Par déclaration du 12 août 2010 la société SCI Studios Montmartre a appelé d’un jugement contradictoire rendu le 6 juillet 2010 par le tribunal de grande instance de Paris, 8e chambre, 1re section, qui :
— prononce la nullité de l’assemblée générale des copropriétaires de l’immeuble XXX et XXX à XXX, réunie le XXX,
— ordonne l’exécution provisoire de ce chef,
— reçoit la SCI Studios Montmartre en son intervention volontaire,
— condamne ladite SCI à payer aux consorts Z la somme de 1.000 euros en application de l’article 700 du Code procédure civile,
— condamne ladite société à payer la même somme au syndicat des copropriétaires de l’immeuble précité,
— rappelle les dispositions de l’article 10-1 de la loi du 10 juillet 1965 dispensant le copropriétaire ayant obtenu gain de cause dans une instance judiciaire l’apposant au syndicat de toute participation à la dépense commune des frais de la procédure,
— rejette les autres demandes,
— condamne in solidum le syndicat des copropriétaires et la SCI Studios Montmartre aux dépens recouvrables conformément à l’article 699 du Code de procédure civile.
Les intimés ont constitué avoué puis avocat.

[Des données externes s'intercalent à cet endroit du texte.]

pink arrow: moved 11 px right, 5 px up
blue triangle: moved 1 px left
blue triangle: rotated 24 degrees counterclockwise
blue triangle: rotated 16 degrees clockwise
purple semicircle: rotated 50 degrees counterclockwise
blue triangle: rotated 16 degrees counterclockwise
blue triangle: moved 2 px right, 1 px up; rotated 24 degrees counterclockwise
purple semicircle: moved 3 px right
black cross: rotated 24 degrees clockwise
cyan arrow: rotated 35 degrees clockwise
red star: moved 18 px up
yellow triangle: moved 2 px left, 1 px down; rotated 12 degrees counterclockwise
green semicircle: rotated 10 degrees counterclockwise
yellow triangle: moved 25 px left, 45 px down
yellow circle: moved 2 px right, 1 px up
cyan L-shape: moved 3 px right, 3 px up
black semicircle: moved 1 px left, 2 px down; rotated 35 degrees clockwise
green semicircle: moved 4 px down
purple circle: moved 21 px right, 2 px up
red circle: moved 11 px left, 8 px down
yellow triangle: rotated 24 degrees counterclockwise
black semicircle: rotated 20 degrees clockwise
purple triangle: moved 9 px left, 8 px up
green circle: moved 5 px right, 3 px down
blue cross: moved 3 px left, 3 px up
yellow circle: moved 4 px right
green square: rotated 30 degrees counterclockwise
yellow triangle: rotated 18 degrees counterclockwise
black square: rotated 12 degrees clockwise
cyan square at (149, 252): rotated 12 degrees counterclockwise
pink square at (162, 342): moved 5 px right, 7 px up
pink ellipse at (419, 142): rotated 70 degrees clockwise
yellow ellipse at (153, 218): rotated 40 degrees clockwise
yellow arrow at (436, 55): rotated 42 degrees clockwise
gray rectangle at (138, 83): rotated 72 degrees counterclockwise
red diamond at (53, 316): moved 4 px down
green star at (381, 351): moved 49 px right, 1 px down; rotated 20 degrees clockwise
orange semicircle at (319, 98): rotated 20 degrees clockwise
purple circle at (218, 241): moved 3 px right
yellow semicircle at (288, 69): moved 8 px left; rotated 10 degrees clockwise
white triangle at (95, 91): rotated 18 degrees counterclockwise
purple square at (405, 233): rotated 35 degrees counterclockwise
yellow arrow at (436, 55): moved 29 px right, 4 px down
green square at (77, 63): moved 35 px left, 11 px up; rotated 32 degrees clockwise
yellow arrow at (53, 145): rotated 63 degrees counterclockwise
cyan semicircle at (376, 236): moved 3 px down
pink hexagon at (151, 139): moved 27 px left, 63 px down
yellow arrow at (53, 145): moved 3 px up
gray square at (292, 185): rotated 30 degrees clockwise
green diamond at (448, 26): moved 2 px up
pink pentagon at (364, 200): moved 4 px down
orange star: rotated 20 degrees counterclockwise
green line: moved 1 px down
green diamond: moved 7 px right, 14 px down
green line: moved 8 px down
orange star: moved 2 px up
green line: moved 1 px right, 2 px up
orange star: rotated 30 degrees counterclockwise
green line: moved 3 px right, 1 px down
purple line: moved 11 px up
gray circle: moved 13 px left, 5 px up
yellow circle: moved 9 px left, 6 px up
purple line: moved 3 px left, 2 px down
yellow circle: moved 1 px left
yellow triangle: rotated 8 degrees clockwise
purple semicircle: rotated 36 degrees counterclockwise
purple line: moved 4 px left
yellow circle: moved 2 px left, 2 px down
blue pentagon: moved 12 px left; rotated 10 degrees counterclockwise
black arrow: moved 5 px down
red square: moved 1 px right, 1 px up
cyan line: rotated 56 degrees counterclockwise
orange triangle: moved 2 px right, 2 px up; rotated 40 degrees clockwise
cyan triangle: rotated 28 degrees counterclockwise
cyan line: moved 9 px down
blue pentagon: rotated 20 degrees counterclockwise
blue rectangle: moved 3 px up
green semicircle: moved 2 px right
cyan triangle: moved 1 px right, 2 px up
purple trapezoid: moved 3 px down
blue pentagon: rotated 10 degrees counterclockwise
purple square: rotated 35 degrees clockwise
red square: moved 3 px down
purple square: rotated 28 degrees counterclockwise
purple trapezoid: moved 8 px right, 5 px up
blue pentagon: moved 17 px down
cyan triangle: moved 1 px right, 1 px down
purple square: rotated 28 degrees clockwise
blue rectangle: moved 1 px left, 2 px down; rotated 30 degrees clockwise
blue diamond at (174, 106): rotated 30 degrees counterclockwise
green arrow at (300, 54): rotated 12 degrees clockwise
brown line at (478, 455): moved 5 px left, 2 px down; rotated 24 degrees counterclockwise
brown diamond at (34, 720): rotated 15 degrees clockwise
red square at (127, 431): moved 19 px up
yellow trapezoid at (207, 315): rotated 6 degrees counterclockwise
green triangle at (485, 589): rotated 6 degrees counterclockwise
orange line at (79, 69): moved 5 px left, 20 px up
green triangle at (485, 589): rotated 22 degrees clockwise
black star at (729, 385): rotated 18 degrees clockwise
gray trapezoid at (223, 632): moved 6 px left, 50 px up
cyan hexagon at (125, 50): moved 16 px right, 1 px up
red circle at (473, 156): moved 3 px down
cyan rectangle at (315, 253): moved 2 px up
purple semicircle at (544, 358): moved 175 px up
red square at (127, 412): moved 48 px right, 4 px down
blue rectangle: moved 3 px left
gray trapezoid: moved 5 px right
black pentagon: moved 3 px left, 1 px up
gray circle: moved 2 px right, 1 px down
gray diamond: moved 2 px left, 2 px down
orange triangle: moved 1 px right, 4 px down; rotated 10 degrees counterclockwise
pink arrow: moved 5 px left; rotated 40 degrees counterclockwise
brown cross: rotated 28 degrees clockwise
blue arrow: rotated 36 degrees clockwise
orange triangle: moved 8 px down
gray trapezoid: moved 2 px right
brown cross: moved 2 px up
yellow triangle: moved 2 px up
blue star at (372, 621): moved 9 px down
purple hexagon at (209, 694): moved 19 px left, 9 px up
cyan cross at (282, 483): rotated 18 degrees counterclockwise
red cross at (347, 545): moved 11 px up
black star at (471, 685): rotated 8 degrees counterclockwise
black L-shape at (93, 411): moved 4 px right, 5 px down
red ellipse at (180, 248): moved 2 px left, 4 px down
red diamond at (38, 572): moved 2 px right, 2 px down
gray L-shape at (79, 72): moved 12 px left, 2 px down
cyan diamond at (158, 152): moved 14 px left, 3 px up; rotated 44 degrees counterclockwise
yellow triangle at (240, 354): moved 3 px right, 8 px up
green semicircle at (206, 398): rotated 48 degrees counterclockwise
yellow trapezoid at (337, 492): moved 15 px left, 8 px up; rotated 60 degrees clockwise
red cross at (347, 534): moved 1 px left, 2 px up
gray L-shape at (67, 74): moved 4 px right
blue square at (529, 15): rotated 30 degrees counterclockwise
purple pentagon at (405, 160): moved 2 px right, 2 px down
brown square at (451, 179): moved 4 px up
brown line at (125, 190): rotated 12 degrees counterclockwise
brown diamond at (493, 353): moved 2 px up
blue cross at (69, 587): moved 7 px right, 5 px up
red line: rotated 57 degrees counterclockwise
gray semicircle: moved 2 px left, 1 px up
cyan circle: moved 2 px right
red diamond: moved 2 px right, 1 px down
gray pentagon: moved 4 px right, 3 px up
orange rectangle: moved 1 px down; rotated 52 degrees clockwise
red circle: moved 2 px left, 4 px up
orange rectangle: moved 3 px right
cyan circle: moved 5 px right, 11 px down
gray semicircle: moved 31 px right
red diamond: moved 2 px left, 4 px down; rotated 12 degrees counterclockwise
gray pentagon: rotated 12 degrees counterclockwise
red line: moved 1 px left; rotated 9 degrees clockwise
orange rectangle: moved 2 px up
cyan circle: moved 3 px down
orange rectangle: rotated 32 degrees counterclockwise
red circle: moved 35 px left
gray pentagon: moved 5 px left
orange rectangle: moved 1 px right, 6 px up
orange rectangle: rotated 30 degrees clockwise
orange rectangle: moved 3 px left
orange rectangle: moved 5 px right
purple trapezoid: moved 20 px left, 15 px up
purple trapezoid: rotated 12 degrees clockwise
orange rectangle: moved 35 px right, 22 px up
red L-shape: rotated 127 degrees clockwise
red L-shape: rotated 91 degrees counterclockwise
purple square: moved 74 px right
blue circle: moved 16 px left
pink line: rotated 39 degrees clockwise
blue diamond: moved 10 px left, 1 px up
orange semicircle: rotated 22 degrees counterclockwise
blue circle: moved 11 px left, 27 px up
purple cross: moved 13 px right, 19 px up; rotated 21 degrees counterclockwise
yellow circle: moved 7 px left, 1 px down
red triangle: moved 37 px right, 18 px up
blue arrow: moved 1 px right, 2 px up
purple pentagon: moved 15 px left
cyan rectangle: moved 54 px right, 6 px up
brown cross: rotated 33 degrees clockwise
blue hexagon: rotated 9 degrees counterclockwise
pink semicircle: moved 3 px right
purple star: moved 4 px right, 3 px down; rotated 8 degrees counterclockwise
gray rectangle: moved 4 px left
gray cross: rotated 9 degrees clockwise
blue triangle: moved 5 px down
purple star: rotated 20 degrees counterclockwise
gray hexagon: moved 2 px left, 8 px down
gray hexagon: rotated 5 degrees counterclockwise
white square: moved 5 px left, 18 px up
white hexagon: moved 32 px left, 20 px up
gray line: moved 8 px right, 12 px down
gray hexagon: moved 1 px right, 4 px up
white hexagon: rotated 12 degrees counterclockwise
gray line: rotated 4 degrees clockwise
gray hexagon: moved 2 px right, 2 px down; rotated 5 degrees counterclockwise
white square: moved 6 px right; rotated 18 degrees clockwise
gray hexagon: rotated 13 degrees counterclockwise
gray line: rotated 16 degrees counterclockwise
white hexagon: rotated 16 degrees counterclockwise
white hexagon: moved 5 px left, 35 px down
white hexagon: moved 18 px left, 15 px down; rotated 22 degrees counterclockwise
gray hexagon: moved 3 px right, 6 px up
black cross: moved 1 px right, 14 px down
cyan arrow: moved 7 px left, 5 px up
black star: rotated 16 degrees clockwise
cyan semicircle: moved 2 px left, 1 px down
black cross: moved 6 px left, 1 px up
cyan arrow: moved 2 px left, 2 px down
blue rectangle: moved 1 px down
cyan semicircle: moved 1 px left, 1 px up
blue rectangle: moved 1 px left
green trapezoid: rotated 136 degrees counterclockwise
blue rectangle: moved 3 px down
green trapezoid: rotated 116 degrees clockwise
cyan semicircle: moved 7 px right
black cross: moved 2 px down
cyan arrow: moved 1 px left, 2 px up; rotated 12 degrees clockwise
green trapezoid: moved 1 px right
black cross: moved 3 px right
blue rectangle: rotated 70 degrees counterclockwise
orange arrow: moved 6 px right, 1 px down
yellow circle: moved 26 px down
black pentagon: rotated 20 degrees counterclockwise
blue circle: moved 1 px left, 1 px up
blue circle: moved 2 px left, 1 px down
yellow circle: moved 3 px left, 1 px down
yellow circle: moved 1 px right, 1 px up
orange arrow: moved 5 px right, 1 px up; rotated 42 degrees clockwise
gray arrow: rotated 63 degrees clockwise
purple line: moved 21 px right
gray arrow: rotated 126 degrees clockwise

Pour un plus ample exposé des faits de la cause, des procédures, des prétentions, moyens et arguments dont elle est saisie, la Cour fait référence expresse à la décision déférée et aux conclusions d’appel dont les dernières ont été signifiées dans l’intérêt :
— de la SCI Studios Montmartre, le 29 février 2012,
— du syndicat des copropriétaires de l’immeuble précité représenté par Maître E F ès qualités d’administrateur provisoire, le 15 février 2012,
— de Monsieur B P Z, U V-W, AA, AE et K Z, le 14 février 2012.
CELA ETANT EXPOSE, LA COUR,
I. – SUR LA DEMANDE DE RENVOI DU LITIGE DEVANT UNE COUR D’UN RESSORT LIMITROPHE (VERSAILLES).
Il n’est pas prouvé que la SCI Studios Montmartre ait connu la qualité d’expert judiciaire de Monsieur B-P Z, chirurgien spécialiste en urologie inscrit sur la liste des experts près la Cour d’appel de Paris, avant la communication des pièces en date du 25 janvier 2012 ainsi qu’il appert des explications confuses et contraires fournies tant par la SCI Studios Montmartre que par les consorts Z dans les passages de leurs conclusions respectives consacrés à ce moyen de procédure qui ne sera pas considéré comme tardif.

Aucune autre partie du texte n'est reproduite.